Au XIe siècle, en France, deux événements presque contemporains ont bouleversé le Moyen Age : la naissance du village, avec le rassemblement des paysans dans des agglomérations qui respectaient la même structure, avec l'église et le cimetière au centre, et les premiers mouvements communaux qui ont marqué la prise en main de leur gouvernement par les habitats, ceux qu'on appellera les bourgeois. L'installation dans les villes des frères dominicains et franciscains, dont le métier consiste à prédiquer , a renforcé la communication. La ville est devenue plus que jamais un centre de production et a ainsi achevé de posséder  tous les atouts qui lui ont permis d'être  un moteur.

Peut-on dire  qu'il existe des civilisations « chaudes » et « froides » ?
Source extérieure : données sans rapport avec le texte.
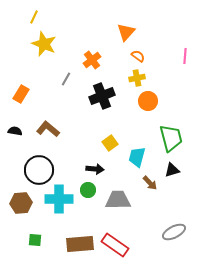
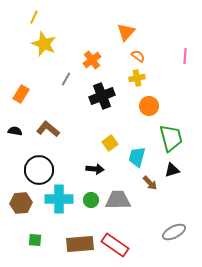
orange circle: moved 1 px right, 5 px down
green circle: moved 3 px right, 10 px down
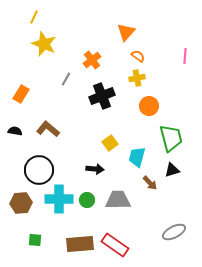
green circle: moved 4 px left
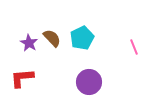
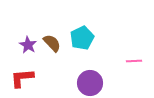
brown semicircle: moved 5 px down
purple star: moved 1 px left, 2 px down
pink line: moved 14 px down; rotated 70 degrees counterclockwise
purple circle: moved 1 px right, 1 px down
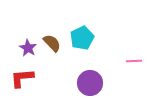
purple star: moved 3 px down
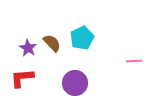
purple circle: moved 15 px left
On peut dire  qu'il existe des régions plus animées et créatrices que d'autres, dans le domaine économique, artistique ou dans celui de l'enseignement. Un pays qui s'est toujours distingué dans l'Europe médiévale et qui était plus chaud que la plupart des autres de la chrétienté, c'est l'Italie, par exemple.
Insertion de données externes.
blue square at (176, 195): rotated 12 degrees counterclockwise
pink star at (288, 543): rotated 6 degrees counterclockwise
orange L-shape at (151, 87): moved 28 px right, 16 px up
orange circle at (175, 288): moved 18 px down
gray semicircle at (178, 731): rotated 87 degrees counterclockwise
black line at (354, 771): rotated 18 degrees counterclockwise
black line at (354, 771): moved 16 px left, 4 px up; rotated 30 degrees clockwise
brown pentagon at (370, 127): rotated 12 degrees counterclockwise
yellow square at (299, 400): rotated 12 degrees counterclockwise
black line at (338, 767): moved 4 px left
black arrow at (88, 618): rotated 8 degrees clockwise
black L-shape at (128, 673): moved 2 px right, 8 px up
Quels sont les marqueurs des civilisations ?

Il faut distinguer  les marqueurs existants de ceux qui ont disparu. Ceux ressuscités par les historiens, les anthropologues et les sociologues sont très divers. Ça peut être  un aliment, il y a eu en Irlande une civilisation de la pomme de terre, une grande partie de l'activité de la ville tournait autour des effets de sa culture. La civilisation est quelque chose de globalisant.

Pourquoi parlez-vous d'une mondialisation dans le temps et dans l'espace ?

Le problème, c'est celui de l'espace, de l'aire géographique et des relations qu'entretiennent les espaces des civilisations entre eux. Il faut différencier  trois états essentiels : le contact, l'échange et la fusion. Le contact, c'est ce qu'il s'est passé pendant les grandes découvertes, dont l'instrument a été le bateau. L'échange a eu lieu entre les pays européens et ceux découverts, se sont créés des échanges commerciaux, mais aussi intellectuels. Et puis arrivera un moment où entre les deux pays en contact et en échange s'opérera une quasi-uniformisation.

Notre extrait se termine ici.